In an illustrative embodiment, any of the operations, processes, etc. described herein can be implemented as computer-readable instructions stored on a computer-readable medium. The computer-readable instructions can be executed by a processor of a mobile unit, a network element, and/or any other computing device.
There is little distinction left between hardware and software implementations of aspects of systems; the use of hardware or software is generally (but not always, in that in certain contexts the choice between hardware and software can become significant) a design choice representing cost vs. efficiency tradeoffs. There are various vehicles by which processes and/or systems and/or other technologies described herein can be effected (e.g., hardware, software, and/or firmware), and that the preferred vehicle will vary with the context in which the processes and/or systems and/or other technologies are deployed. For example, if an implementer determines that speed and accuracy are paramount, the implementer may opt for a mainly hardware and/or firmware vehicle; if flexibility is paramount, the implementer may opt for a mainly software implementation; or, yet again alternatively, the implementer may opt for some combination of hardware, software, and/or firmware.
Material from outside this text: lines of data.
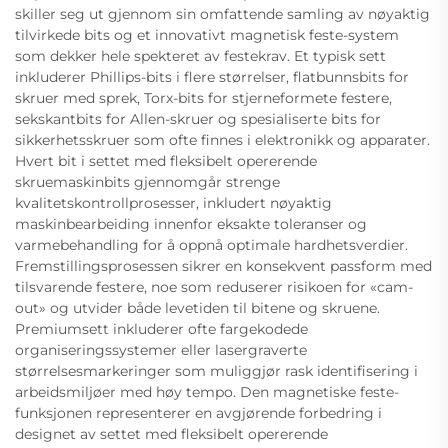
skiller seg ut gjennom sin omfattende samling av nøyaktig
tilvirkede bits og et innovativt magnetisk feste-system
som dekker hele spekteret av festekrav. Et typisk sett
inkluderer Phillips-bits i flere størrelser, flatbunnsbits for
skruer med sprek, Torx-bits for stjerneformete festere,
sekskantbits for Allen-skruer og spesialiserte bits for
sikkerhetsskruer som ofte finnes i elektronikk og apparater.
Hvert bit i settet med fleksibelt opererende
skruemaskinbits gjennomgår strenge
kvalitetskontrollprosesser, inkludert nøyaktig
maskinbearbeiding innenfor eksakte toleranser og
varmebehandling for å oppnå optimale hardhetsverdier.
Fremstillingsprosessen sikrer en konsekvent passform med
tilsvarende festere, noe som reduserer risikoen for «cam-
out» og utvider både levetiden til bitene og skruene.
Premiumsett inkluderer ofte fargekodede
organiseringssystemer eller lasergraverte
størrelsesmarkeringer som muliggjør rask identifisering i
arbeidsmiljøer med høy tempo. Den magnetiske feste-
funksjonen representerer en avgjørende forbedring i
designet av settet med fleksibelt opererende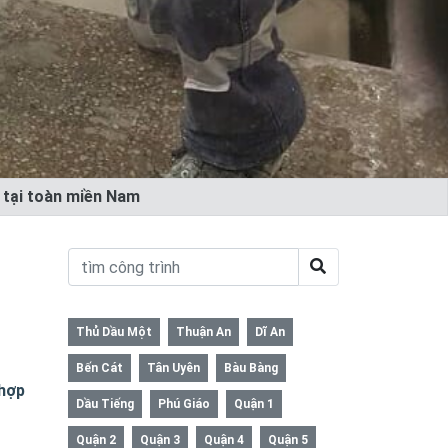
ẻ tại toàn miền Nam
Thủ Dầu Một
Thuận An
Dĩ An
Bến Cát
Tân Uyên
Bàu Bàng
 hợp
Dầu Tiếng
Phú Giáo
Quận 1
Quận 2
Quận 3
Quận 4
Quận 5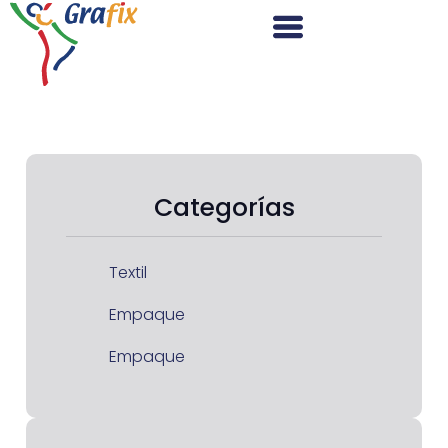
Categorías
Textil
Empaque
Empaque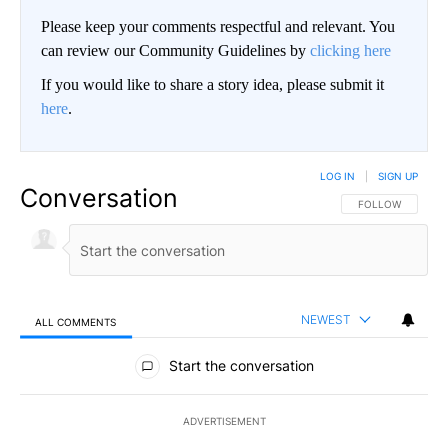
Please keep your comments respectful and relevant. You
can review our Community Guidelines by
clicking here
If you would like to share a story idea, please submit it
here
.
LOG IN
|
SIGN UP
Conversation
FOLLOW THIS CO
FOLLOW
NEWEST
ALL COMMENTS
All Comments
Start the conversation
ADVERTISEMENT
The foregoing detailed description has set forth various embodiments of the devices and/or processes via the use of block diagrams, flowcharts, and/or examples. Insofar as such block diagrams, flowcharts, and/or examples contain one or more functions and/or operations, it will be understood by those within the art that each function and/or operation within such block diagrams, flowcharts, or examples can be implemented, individually and/or collectively, by a wide range of hardware, software, firmware, or virtually any combination thereof. In one embodiment, several portions of the subject matter described herein may be implemented via Application Specific Integrated Circuits (ASICs), Field Programmable Gate Arrays (FPGAs), digital signal processors (DSPs), or other integrated formats. However, those skilled in the art will recognize that some aspects of the embodiments disclosed herein, in whole or in part, can be equivalently implemented in integrated circuits, as one or more computer programs running on one or more computers (e.g., as one or more programs running on one or more computer systems), as one or more programs running on one or more processors (e.g., as one or more programs running on one or more microprocessors), as firmware, or as virtually any combination thereof, and that designing the circuitry and/or writing the code for the software and or firmware would be well within the skill of one of skill in the art in light of this disclosure. In addition, those skilled in the art will appreciate that the mechanisms of the subject matter described herein are capable of being distributed as a program product in a variety of forms, and that an illustrative embodiment of the subject matter described herein applies regardless of the particular type of signal bearing medium used to actually carry out the distribution. Examples of a signal bearing medium include, but are not limited to, the following: a recordable type medium such as a floppy disk, a hard disk drive, a CD, a DVD, a digital tape, a computer memory, etc.; and a transmission type medium such as a digital and/or an analog communication medium (e.g., a fiber optic cable, a waveguide, a wired communications link, a wireless communication link, etc.).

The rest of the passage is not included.